The article starts with the example of razors with disposable blades - they were first successfully marketed by being given away. That created demand for blades. The model is alive and well today - you get a free cell phone but pay for the monthly plan. The printer is cheap but the ink or toner is expensive.
This model is also becoming increasingly dramatic, posits Anderson. He says:
It’s now clear that practically everything Web technology touches starts down the path to gratis, at least as far as we consumers are concerned. Storage now joins bandwidth (YouTube: free) and processing power (Google: free) in the race to the bottom. Basic economics tells us that in a competitive market, price falls to the marginal cost. There’s never been a more competitive market than the Internet, and every day the marginal cost of digital information comes closer to nothing. One of the old jokes from the late-’90s bubble was that there are only two numbers on the Internet: infinity and zero. The first, at least as it applied to stock market valuations, proved false. But the second is alive and well. The Web has become the land of the free.
Accomplished blogger and great friend Jocelyn alerted me to this part of his thesis when she emailed me yesterday about the article:
There is, presumably, a limited supply of reputation and attention in the world at any point in time. These are the new scarcities — and the world of free exists mostly to acquire these valuable assets for the sake of a business model to be identified later. Free shifts the economy from a focus on only that which can be quantified in dollars and cents to a more realistic accounting of all the things we truly value today.
I experience this dynamic every day at my nonprofit, Network for Good. We give away every bit of expertise and information we can - we have free training calls, we have free fundraising tips sent via email, we have a completely free online Learning Center. We find people are more likely to choose us for their paid fundraising services as a result. It’s like the “gift economy” that Anderson describes.

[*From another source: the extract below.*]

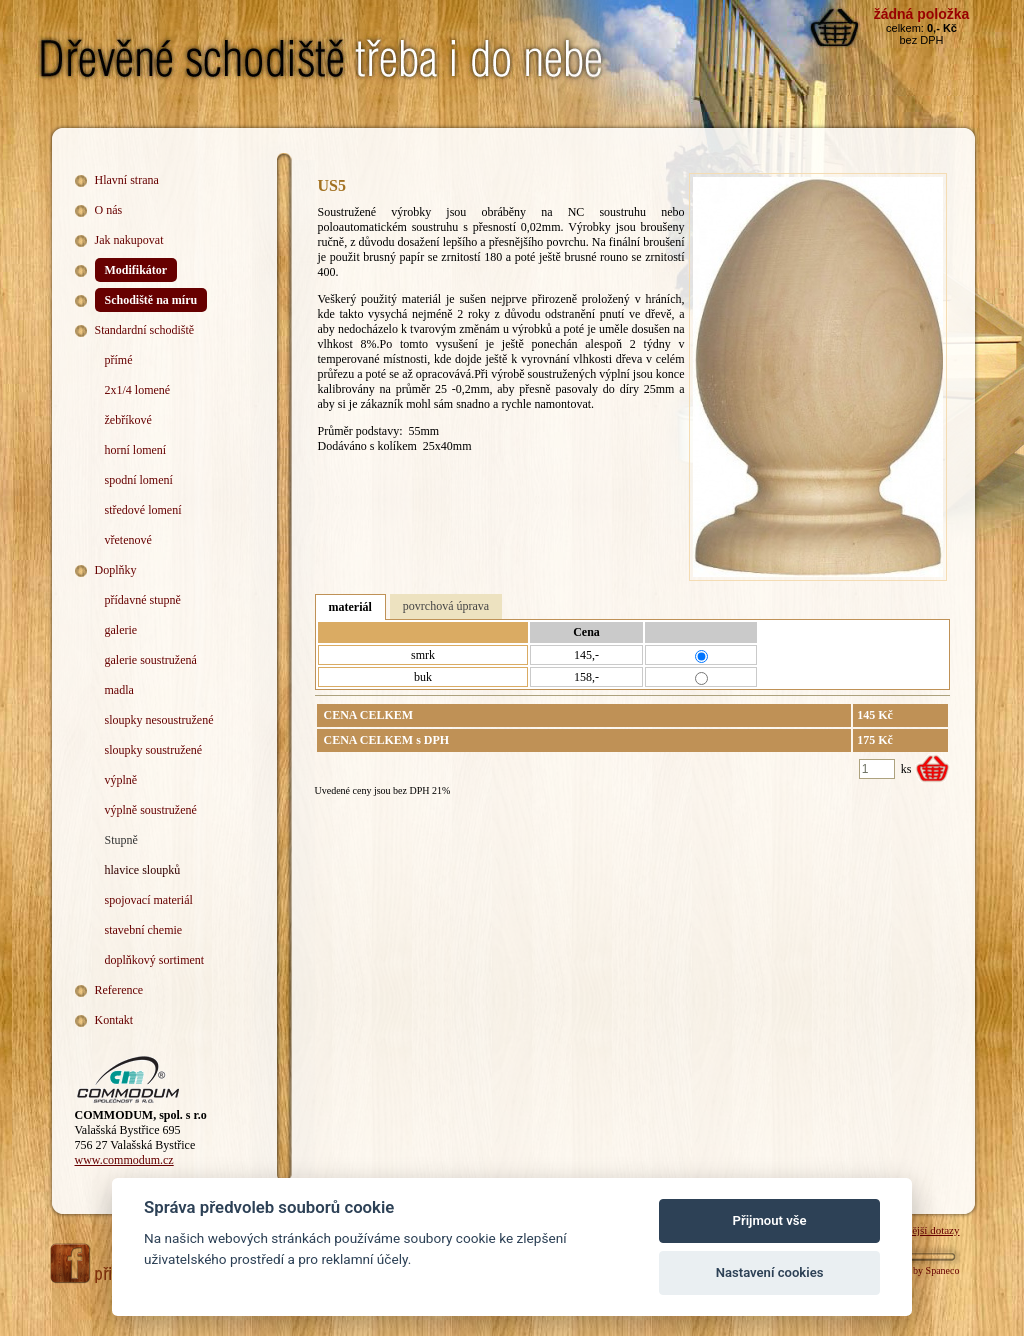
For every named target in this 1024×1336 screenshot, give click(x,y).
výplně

I think all nonprofits can make this model work. Are you the American Diabetes Association? Send out lots of free information on managing your diabetes. Are you a conservation group? Provide free tools for making your home or business more green. You’ll end up with more (financial) supporters because more people will know your value.
How else do you think the free economy affects our sector?
You can watch Chris talk about the concept on YouTube, but I could not embed his video here because his magazine Wired disabled the “free” embed feature. He’s brilliant but that’s ironic!